> _Assignment_: Would you output the entries below only from the line containing "Image resolution: width=405, height=2576." through the line containing "2015 (293, 1111)", exactly as they stand and with both ends included?

> _Given data_:

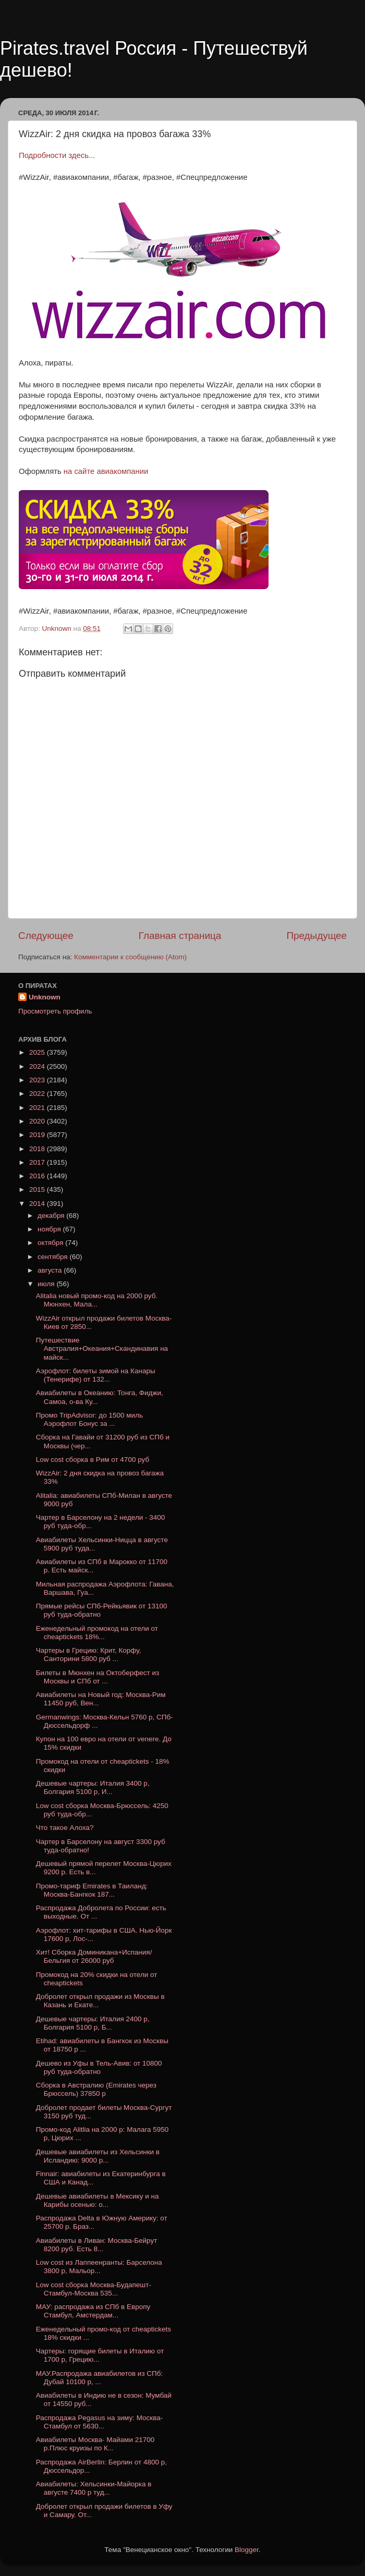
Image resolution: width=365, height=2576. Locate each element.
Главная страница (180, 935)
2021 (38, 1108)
...
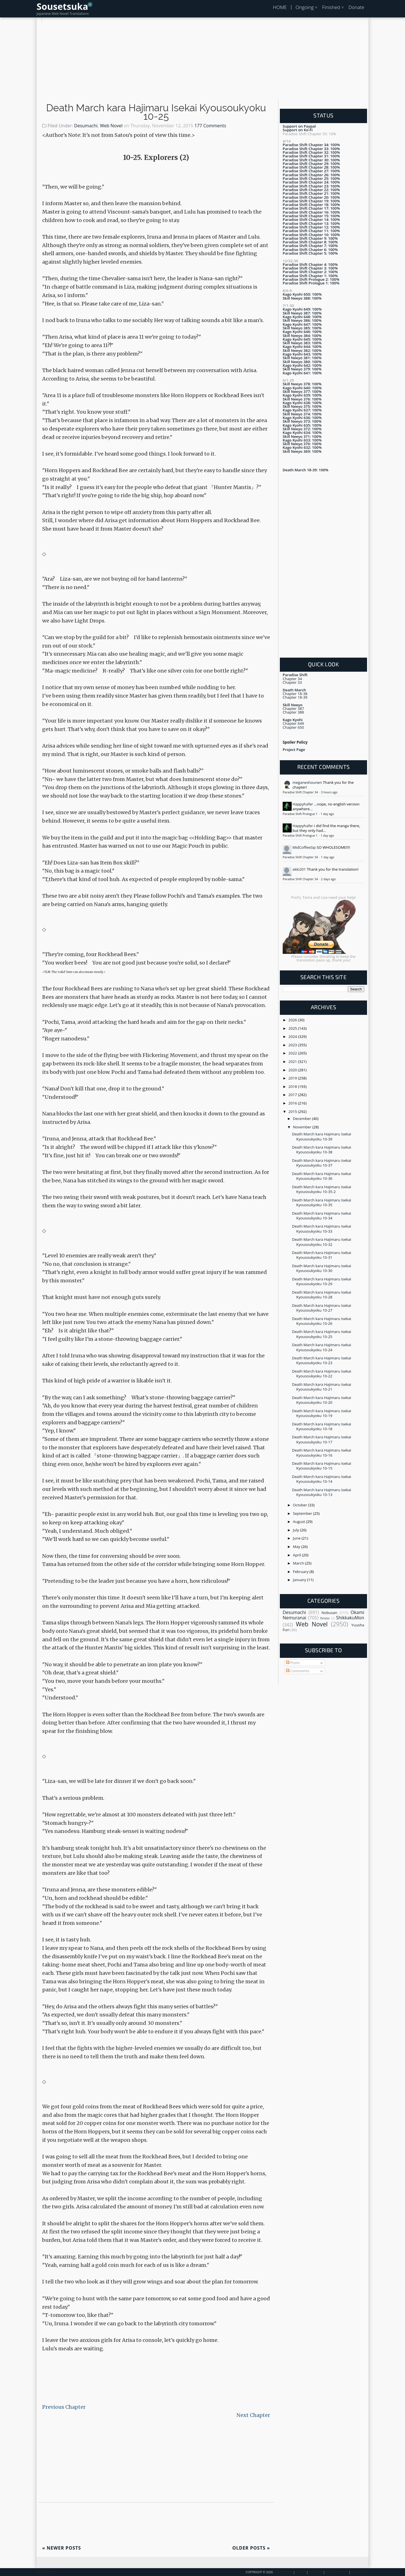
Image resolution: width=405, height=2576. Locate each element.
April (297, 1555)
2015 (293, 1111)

> _Answer to this exercise_:
Image resolution: width=405, height=2576. Locate each element.
April (297, 1555)
2015 (293, 1111)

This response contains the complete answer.